Monday, August 31, 2015

Microreview [film]: The Fantastic Four (1994)

This was a movie we weren't supposed to see. Well, I saw it, so joke's on...me?


Sometimes when somebody buys the movie rights to a piece of intellectual property, there's a clause in there that states that the rights will lapse if the buyer doesn't actually make the thing in a given period of time. There have been a few examples recently, and the results are usually unwatchable. There's the Atlas Shrugged trilogy, which started filming two days before the rights were going to lapse, and there's the bizarre pilot to a Wheel of Time TV series that aired on FXX in the dead of night. Long before those, however, was The Fantastic Four. Variety did a good recap of the story behind the 1994 film produced by Roger Corman, and there's a documentary coming out in the next few months that goes into more depth. But the tl;dr version is that the 1994 film was made solely so Constantin Films could retain the rights to the Marvel property, and the film was never intended to be shown. Avi Arad from Marvel even reportedly bought up every copy and had the negatives destroyed to keep it from being seen.
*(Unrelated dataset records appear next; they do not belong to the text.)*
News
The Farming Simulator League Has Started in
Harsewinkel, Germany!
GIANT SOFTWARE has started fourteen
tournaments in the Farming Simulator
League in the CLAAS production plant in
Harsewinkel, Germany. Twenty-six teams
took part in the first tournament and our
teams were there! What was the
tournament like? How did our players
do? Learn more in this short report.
But while that may have worked with the original film elements of The Magnificent Ambersons, that genie doesn't go back into the bottle in the age of computers and the internet.
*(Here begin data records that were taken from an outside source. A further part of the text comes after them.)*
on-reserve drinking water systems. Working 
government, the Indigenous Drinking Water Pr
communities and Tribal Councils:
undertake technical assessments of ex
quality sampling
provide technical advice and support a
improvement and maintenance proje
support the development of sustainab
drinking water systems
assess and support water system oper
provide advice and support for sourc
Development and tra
I am on record as saying unreservedly that I love Roger Corman and believe he has been a singular force for good in American cinema. So if you come at this film wondering what a Roger Corman adaptation of a Marvel comic book property would look like, then it's pretty much exactly what you'd expect. There clearly wasn't a lot of money, so The Thing is a dude in a suit, whose mouth seems to have one pattern of movement, which it goes through every time he's talking. Reed Richards' ability to extend his arms and legs looks terrible. Sets rely more on smoke machines and lighting than on being actual sets, and your prosthetics and makeup are probably on par with an entry in the Leprechaun movie franchise.
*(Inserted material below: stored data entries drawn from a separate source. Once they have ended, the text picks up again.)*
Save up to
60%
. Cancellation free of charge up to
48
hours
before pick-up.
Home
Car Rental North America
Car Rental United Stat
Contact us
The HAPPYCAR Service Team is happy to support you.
But there's so much more here than just paltry production values. Some of it is acting — Jay Underwood as Johnny Storm is particularly egregious, Henry from Punky Brewster plays an astronomy professor at the beginning of the film like he's the top dog at the Al Pacino School for Scenery Chewing™, and Kat Green as Alicia Masters is put in a few spots that Vivien Leigh wouldn't have been able to make even vaguely human. Some of it is the use of early CGI to render the Human Torch, which looks spectacularly bad, and almost caused me to do a real-life spit-take. But mainly what really undermines this movie more than anything are the spectacular collapses in logic and motivation. Here are a couple of my favorites:
  • Two lurking, evil-looking guys who appear to be skilled surgeons keep Victor von Doom alive after a terrible accident, and we next see them ten years later as Dr. Doom's bumbling, incompetent sidekicks
  • After a mishap in space, Reed Richards, Sue and Johnny Storm, and Ben Grimm apparently fall something like 23,000 miles back to Earth, where they land in a field and are happy to be alive, but incurious as to how that could be possible
  • The Jeweler is also a villain in this movie
  • The Jeweler falls in love with Alicia, and when Dr. Doom raids his lair, The Jeweler holds Alicia hostage, as though it would mean anything whatsoever to Dr. Doom if this weird guy in a sewer killed a girl he'd never met
  • Ben becomes The Thing, except for the one time he really needs to be The Thing, and briefly isn't, but then suddenly is again
Also, it should be said that the final shot in the movie is one for the Terrible Movie Hall of Fame™.

In the final reckoning, though, this one's hard to get my head around. It's not awful enough to be a truly to-shelf terrible movie, but it's certainly not good. The fact that everyone is obviously trying to hard to make a good movie actually makes the whole thing a little sad. On the whole, it's probably more worth seeking out because of the lore surrounding it than the actual content of the film.

The Math

Baseline Assessment: 3/10

Bonuses: +1 for Rebecca Staab as Sue Storm, who looks more like a drawing of a comic book character than anyone I've ever seen in another comic book adaptation; +1 for 3-5 legitimate (although unintentional) laugh-out-loud moments; +1 for its place as one of the cult film Holy Grails

Penalties: -1 for crumbling under the weight of basic logic and human emotion; -1 for the Jeweler. Seriously, Dr. Doom isn't enough for your origin story? You need a weird troll running around kidnapping blind girls, too? Why is he in this movie?

Cult Film Coefficient: 4/10. It's worth watching if you can track it down, but don't put yourself out.

Posted by Vance K — cult film reviewer and nerds of a feather, flock together co-editor since 2012.